Assigned task: Whenever a line below mentions the word "unit", that line should be copied.

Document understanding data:
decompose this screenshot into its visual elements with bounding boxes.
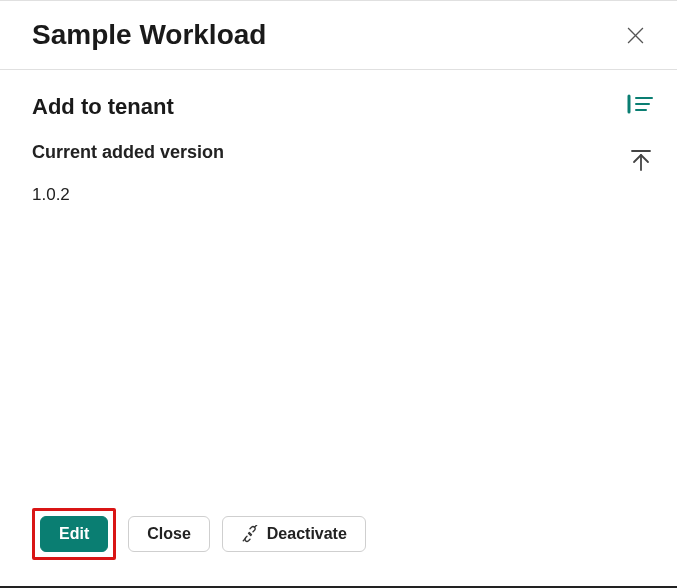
side-tools <box>627 90 655 174</box>
deactivate-button[interactable]: Deactivate <box>222 516 366 552</box>
workload-panel: Sample Workload Add to tenant Current ad… <box>0 0 677 588</box>
close-icon[interactable] <box>621 21 649 49</box>
close-button-label: Close <box>147 525 191 543</box>
panel-title: Sample Workload <box>32 19 266 51</box>
version-label: Current added version <box>32 142 645 163</box>
edit-button-label: Edit <box>59 525 89 543</box>
panel-footer: Edit Close Deactivate <box>0 494 677 586</box>
panel-header: Sample Workload <box>0 1 677 70</box>
close-button[interactable]: Close <box>128 516 210 552</box>
deactivate-button-label: Deactivate <box>267 525 347 543</box>
unplug-icon <box>241 525 259 543</box>
edit-button[interactable]: Edit <box>40 516 108 552</box>
list-toggle-icon[interactable] <box>627 90 655 118</box>
panel-body: Add to tenant Current added version 1.0.… <box>0 70 677 494</box>
version-value: 1.0.2 <box>32 185 645 205</box>
section-title: Add to tenant <box>32 94 645 120</box>
edit-highlight: Edit <box>32 508 116 560</box>
scroll-to-top-icon[interactable] <box>627 146 655 174</box>
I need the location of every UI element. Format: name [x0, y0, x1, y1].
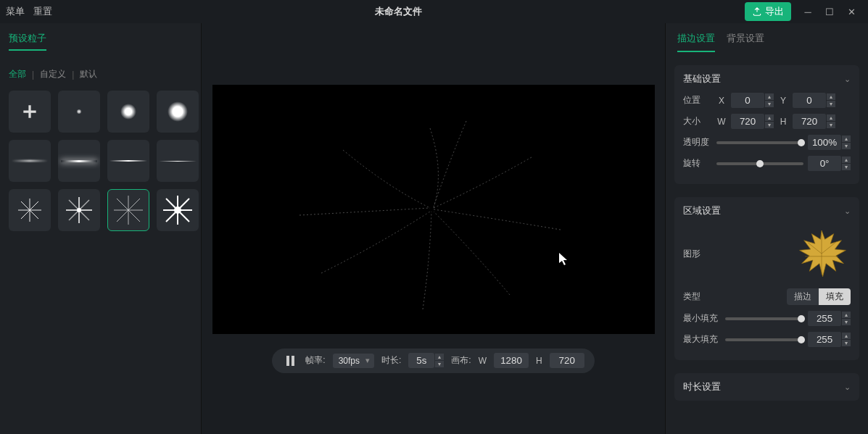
menu-button[interactable]: 菜单: [6, 5, 25, 18]
duration-settings-section: 时长设置 ⌄: [674, 373, 859, 401]
particle-preset[interactable]: [157, 189, 199, 231]
stepper-up[interactable]: ▴: [842, 157, 851, 163]
fps-select[interactable]: 30fps▾: [333, 354, 374, 368]
area-settings-section: 区域设置 ⌄ 图形 类型 描边: [674, 197, 859, 360]
particle-render: [212, 85, 655, 334]
close-button[interactable]: ✕: [846, 7, 856, 17]
chevron-down-icon: ⌄: [844, 75, 851, 84]
type-stroke-option[interactable]: 描边: [787, 288, 819, 305]
svg-rect-18: [286, 356, 289, 366]
opacity-label: 透明度: [683, 136, 712, 149]
min-fill-slider[interactable]: [725, 317, 803, 320]
document-title: 未命名文件: [52, 5, 745, 18]
canvas-width-input[interactable]: [494, 353, 529, 368]
sparkle-icon: [65, 196, 94, 225]
tab-preset-particles[interactable]: 预设粒子: [9, 32, 46, 51]
position-label: 位置: [683, 94, 712, 107]
rotation-input[interactable]: [808, 156, 841, 171]
basic-settings-header[interactable]: 基础设置 ⌄: [683, 72, 851, 85]
tab-stroke-settings[interactable]: 描边设置: [677, 32, 715, 52]
svg-point-17: [174, 206, 181, 214]
plus-icon: [20, 102, 39, 121]
stepper-up[interactable]: ▴: [827, 114, 835, 121]
minimize-button[interactable]: ─: [803, 7, 813, 17]
type-toggle: 描边 填充: [787, 288, 851, 305]
pause-icon: [286, 356, 294, 366]
filter-default[interactable]: 默认: [80, 68, 97, 80]
max-fill-label: 最大填充: [683, 333, 721, 346]
stepper-down[interactable]: ▾: [842, 164, 851, 170]
titlebar: 菜单 重置 未命名文件 导出 ─ ☐ ✕: [0, 0, 868, 23]
size-label: 大小: [683, 115, 712, 128]
stepper-down[interactable]: ▾: [842, 143, 851, 149]
particle-preset[interactable]: [58, 140, 100, 182]
particle-preset[interactable]: [107, 91, 149, 133]
stepper-up[interactable]: ▴: [842, 333, 851, 339]
position-x-input[interactable]: [731, 93, 764, 108]
fps-label: 帧率:: [305, 354, 325, 367]
chevron-down-icon: ⌄: [844, 383, 851, 392]
playback-bar: 帧率: 30fps▾ 时长: ▴▾ 画布: W H: [272, 349, 594, 373]
max-fill-slider[interactable]: [725, 338, 803, 341]
max-fill-input[interactable]: [808, 332, 841, 347]
rotation-label: 旋转: [683, 157, 712, 170]
stepper-down[interactable]: ▾: [435, 361, 444, 367]
tab-background-settings[interactable]: 背景设置: [727, 32, 764, 52]
stepper-down[interactable]: ▾: [827, 122, 835, 128]
opacity-slider[interactable]: [716, 141, 803, 144]
particle-preset[interactable]: [107, 140, 149, 182]
shape-preview[interactable]: [793, 225, 851, 283]
stepper-up[interactable]: ▴: [827, 93, 835, 100]
stepper-up[interactable]: ▴: [842, 312, 851, 318]
sparkle-icon: [163, 196, 192, 225]
stepper-up[interactable]: ▴: [765, 93, 774, 100]
particle-preset[interactable]: [58, 189, 100, 231]
sparkle-icon: [112, 194, 144, 226]
particle-preset-selected[interactable]: [107, 189, 149, 231]
maximize-button[interactable]: ☐: [824, 7, 835, 17]
canvas-height-input[interactable]: [550, 353, 584, 368]
type-fill-option[interactable]: 填充: [819, 288, 851, 305]
sparkle-icon: [15, 196, 44, 225]
particle-preset[interactable]: [58, 91, 100, 133]
export-label: 导出: [765, 5, 784, 18]
stepper-up[interactable]: ▴: [842, 135, 851, 142]
duration-input[interactable]: [408, 353, 434, 368]
right-panel: 描边设置 背景设置 基础设置 ⌄ 位置 X ▴▾ Y ▴▾ 大小 W ▴▾: [665, 23, 868, 434]
particle-preset[interactable]: [9, 140, 51, 182]
reset-button[interactable]: 重置: [33, 5, 52, 18]
particle-preset[interactable]: [157, 140, 199, 182]
opacity-input[interactable]: [808, 135, 841, 150]
particle-grid: [9, 91, 192, 231]
pause-button[interactable]: [282, 353, 298, 369]
stepper-down[interactable]: ▾: [827, 101, 835, 107]
filter-custom[interactable]: 自定义: [40, 68, 66, 80]
filter-all[interactable]: 全部: [9, 68, 26, 80]
area-settings-header[interactable]: 区域设置 ⌄: [683, 204, 851, 217]
position-y-input[interactable]: [793, 93, 826, 108]
particle-preset[interactable]: [157, 91, 199, 133]
stepper-up[interactable]: ▴: [765, 114, 774, 121]
center-panel: 帧率: 30fps▾ 时长: ▴▾ 画布: W H: [202, 23, 665, 434]
preview-canvas[interactable]: [212, 85, 655, 334]
canvas-label: 画布:: [451, 354, 471, 367]
duration-label: 时长:: [381, 354, 401, 367]
size-h-input[interactable]: [793, 114, 826, 129]
size-w-input[interactable]: [731, 114, 764, 129]
stepper-down[interactable]: ▾: [842, 340, 851, 346]
export-button[interactable]: 导出: [745, 2, 791, 21]
stepper-down[interactable]: ▾: [765, 101, 774, 107]
maple-leaf-icon: [794, 226, 849, 281]
svg-rect-19: [292, 356, 294, 366]
duration-settings-header[interactable]: 时长设置 ⌄: [683, 380, 851, 393]
min-fill-input[interactable]: [808, 311, 841, 326]
rotation-slider[interactable]: [716, 162, 803, 165]
stepper-down[interactable]: ▾: [765, 122, 774, 128]
stepper-down[interactable]: ▾: [842, 319, 851, 325]
left-panel: 预设粒子 全部 | 自定义 | 默认: [0, 23, 202, 434]
particle-preset[interactable]: [9, 189, 51, 231]
svg-point-8: [77, 208, 81, 212]
add-particle-button[interactable]: [9, 91, 51, 133]
export-icon: [752, 7, 762, 17]
stepper-up[interactable]: ▴: [435, 354, 444, 360]
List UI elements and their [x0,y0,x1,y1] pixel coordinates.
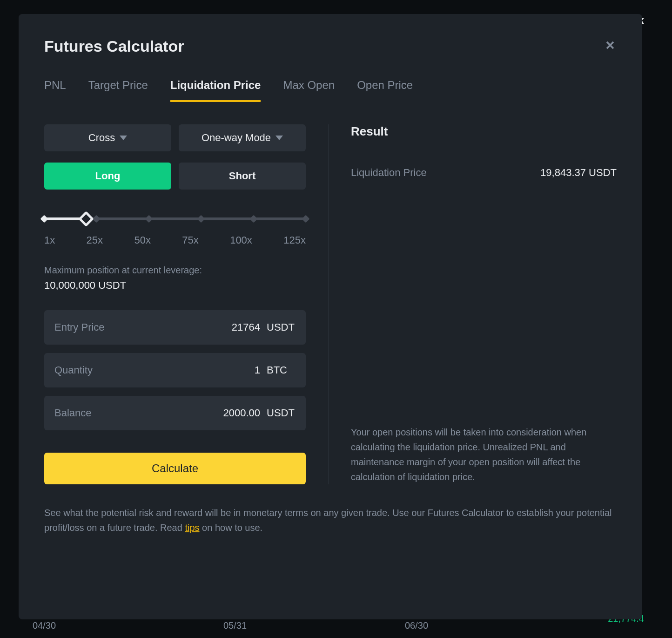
entry-price-label: Entry Price [54,321,195,333]
slider-tick[interactable] [40,215,48,223]
leverage-tick-label: 50x [134,234,150,246]
date-label: 04/30 [33,620,56,631]
position-mode-label: One-way Mode [202,132,271,144]
margin-mode-label: Cross [88,132,115,144]
chevron-down-icon [276,136,283,140]
max-position-label: Maximum position at current leverage: [44,265,306,276]
date-label: 06/30 [405,620,428,631]
chevron-down-icon [120,136,127,140]
slider-handle[interactable] [78,211,94,227]
date-label: 05/31 [223,620,247,631]
slider-tick[interactable] [302,215,310,223]
max-position-info: Maximum position at current leverage: 10… [44,265,306,292]
max-position-value: 10,000,000 USDT [44,279,306,292]
tab-max-open[interactable]: Max Open [283,79,335,102]
footer-text: See what the potential risk and reward w… [44,508,612,533]
balance-input[interactable] [195,407,260,419]
long-button[interactable]: Long [44,163,171,190]
leverage-tick-label: 25x [87,234,103,246]
entry-price-unit: USDT [267,321,296,333]
quantity-label: Quantity [54,364,195,376]
result-note: Your open positions will be taken into c… [351,425,617,484]
slider-tick[interactable] [145,215,153,223]
leverage-slider[interactable] [44,217,306,220]
footer-note: See what the potential risk and reward w… [44,505,617,535]
balance-unit: USDT [267,407,296,419]
leverage-tick-label: 125x [283,234,306,246]
slider-tick[interactable] [249,215,257,223]
slider-tick[interactable] [93,215,101,223]
tab-liquidation-price[interactable]: Liquidation Price [170,79,261,102]
modal-title: Futures Calculator [44,37,184,55]
margin-mode-dropdown[interactable]: Cross [44,124,171,151]
leverage-tick-label: 75x [182,234,198,246]
quantity-group: Quantity BTC [44,353,306,387]
slider-tick[interactable] [197,215,205,223]
position-mode-dropdown[interactable]: One-way Mode [179,124,306,151]
balance-group: Balance USDT [44,396,306,430]
footer-text: on how to use. [200,523,263,533]
liquidation-price-value: 19,843.37 USDT [540,167,617,179]
balance-label: Balance [54,407,195,419]
tab-target-price[interactable]: Target Price [88,79,148,102]
tab-pnl[interactable]: PNL [44,79,66,102]
tips-link[interactable]: tips [185,523,199,533]
close-icon [604,39,617,52]
slider-labels: 1x 25x 50x 75x 100x 125x [44,234,306,246]
futures-calculator-modal: Futures Calculator PNL Target Price Liqu… [19,14,642,619]
tab-open-price[interactable]: Open Price [357,79,413,102]
liquidation-price-label: Liquidation Price [351,167,427,179]
close-button[interactable] [604,39,617,54]
result-title: Result [351,124,617,139]
result-panel: Result Liquidation Price 19,843.37 USDT … [328,124,617,484]
entry-price-input[interactable] [195,321,260,333]
leverage-tick-label: 100x [230,234,252,246]
input-panel: Cross One-way Mode Long Short [44,124,328,484]
quantity-input[interactable] [195,364,260,376]
quantity-unit: BTC [267,364,296,376]
calculate-button[interactable]: Calculate [44,453,306,484]
tab-bar: PNL Target Price Liquidation Price Max O… [44,79,617,102]
short-button[interactable]: Short [179,163,306,190]
leverage-tick-label: 1x [44,234,55,246]
entry-price-group: Entry Price USDT [44,310,306,345]
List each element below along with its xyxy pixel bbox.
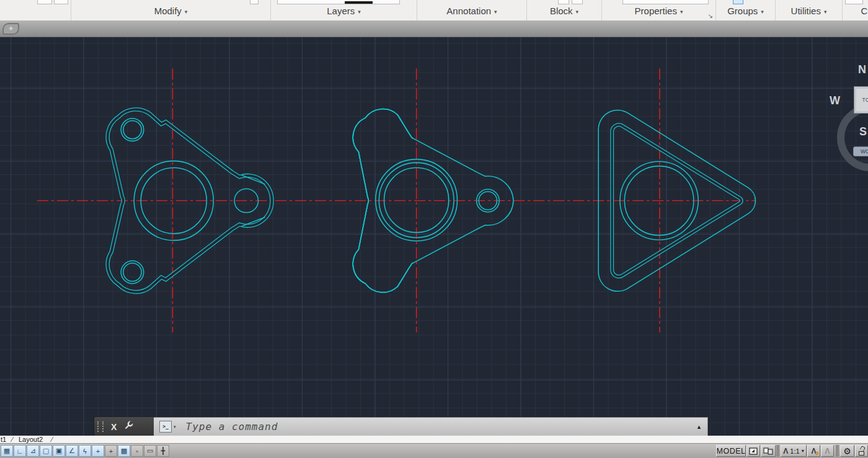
panel-label: Properties [635,6,677,16]
status-bar: ▦ ∟ ⊿ ▢ ▣ ∠ ϟ + + ▩ ▫ ▭ ╋ MODEL Λ 1:1 [0,443,868,458]
annotation-scale-value: 1:1 [790,447,799,455]
toggle-isometric-drafting[interactable]: ∠ [66,445,78,457]
layout-tab-row: t1 / Layout2 / [0,436,868,443]
unlock-icon [858,447,866,456]
toggle-dynamic-input[interactable]: ϟ [79,445,91,457]
tab-layout1-clipped[interactable]: t1 [1,436,6,443]
toggle-selection-cycling[interactable]: ▩ [118,445,130,457]
model-space-button[interactable]: MODEL [716,445,746,457]
viewcube-south[interactable]: S [859,125,867,138]
panel-label: C [861,6,868,16]
panel-label: Layers [327,6,355,16]
ribbon-panel-clipboard-clipped[interactable]: C [843,0,868,20]
command-prompt-icon[interactable]: >_ [159,421,172,433]
ribbon-panel-block[interactable]: Block▾ [527,0,602,20]
panel-label: Block [550,6,573,16]
viewcube-north[interactable]: N [858,63,866,76]
toggle-object-snap[interactable]: + [105,445,117,457]
ribbon-panel-groups[interactable]: Groups▾ [716,0,776,20]
toggle-ortho-mode[interactable]: ▢ [40,445,52,457]
panel-label: Utilities [791,6,821,16]
tab-separator: / [10,436,14,443]
drawing-tab-bar: + [0,20,868,37]
annotation-autoscale-icon: Λ [825,447,830,455]
panel-label: Annotation [446,6,491,16]
ribbon-panel-utilities[interactable]: Utilities▾ [776,0,843,20]
orange-dot [815,452,818,455]
chevron-down-icon: ▾ [680,9,683,15]
ribbon-panel-annotation[interactable]: Annotation▾ [417,0,527,20]
ribbon-panel-modify[interactable]: Modify▾ [71,0,271,20]
ui-lock-button[interactable] [855,445,868,457]
quick-view-drawings-button[interactable] [761,445,776,457]
quick-view-layouts-button[interactable] [746,445,760,457]
status-separator [776,445,779,457]
chevron-down-icon: ▾ [761,9,764,15]
autocad-window: Modify▾ Layers▾ Annotation▾ Block▾ Prope… [0,0,868,458]
chevron-down-icon: ▾ [358,9,361,15]
chevron-down-icon[interactable]: ▾ [174,424,176,429]
chevron-down-icon: ▾ [576,9,579,15]
tab-separator: / [50,436,54,443]
workspace-switching-button[interactable]: ⚙ [840,445,854,457]
command-input[interactable]: >_ ▾ Type a command ▲ [154,417,708,436]
viewcube-wcs-menu[interactable]: WCS [853,146,868,156]
drawings-icon [763,447,773,455]
drag-grip-icon[interactable] [97,421,104,432]
viewcube-west[interactable]: W [830,94,840,107]
toggle-polar-tracking[interactable]: ▣ [53,445,65,457]
panel-label: Groups [727,6,758,16]
ribbon-panel-draw-clipped [0,0,71,20]
panel-label: Modify [154,6,182,16]
toggle-grid-display[interactable]: ▦ [1,445,13,457]
wrench-icon[interactable] [124,421,133,433]
toggle-object-snap-tracking[interactable]: + [92,445,104,457]
command-bar-handle[interactable]: X [94,417,154,436]
annotation-scale-icon: Λ [783,447,788,455]
panel-launcher-icon[interactable]: ↘ [708,13,713,19]
chevron-down-icon: ▾ [802,448,804,454]
chevron-down-icon: ▾ [185,9,188,15]
tab-layout2[interactable]: Layout2 [19,436,43,443]
cad-geometry [0,37,868,436]
toggle-clean-screen[interactable]: ╋ [157,445,169,457]
drawing-canvas[interactable]: N W S TOP WCS X >_ ▾ Type a comm [0,37,868,436]
toggle-infer-constraints[interactable]: ⊿ [27,445,39,457]
close-icon[interactable]: X [111,422,117,432]
command-placeholder: Type a command [186,421,278,433]
chevron-down-icon: ▾ [824,9,827,15]
viewcube-top-face[interactable]: TOP [854,86,868,114]
new-drawing-tab-button[interactable]: + [2,23,19,35]
gear-icon: ⚙ [843,446,851,456]
status-separator [836,445,839,457]
toggle-annotation-monitor[interactable]: ▭ [144,445,156,457]
annotation-visibility-button[interactable]: Λ [807,445,820,457]
toggle-snap-mode[interactable]: ∟ [14,445,26,457]
layout-icon [749,447,758,455]
command-history-toggle-icon[interactable]: ▲ [696,424,702,430]
command-line-bar: X >_ ▾ Type a command ▲ [94,417,708,436]
toggle-quick-properties[interactable]: ▫ [131,445,143,457]
ribbon-panel-layers[interactable]: Layers▾ [271,0,417,20]
ribbon-panel-strip: Modify▾ Layers▾ Annotation▾ Block▾ Prope… [0,0,868,21]
ribbon-panel-properties[interactable]: Properties▾ ↘ [602,0,716,20]
annotation-scale-button[interactable]: Λ 1:1 ▾ [781,445,807,457]
annotation-autoscale-button[interactable]: Λ [821,445,834,457]
chevron-down-icon: ▾ [494,9,497,15]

Solution to this problem:
entry-price-unit: USDT [267,321,296,333]
balance-unit: USDT [267,407,296,419]
quantity-unit: BTC [267,364,296,376]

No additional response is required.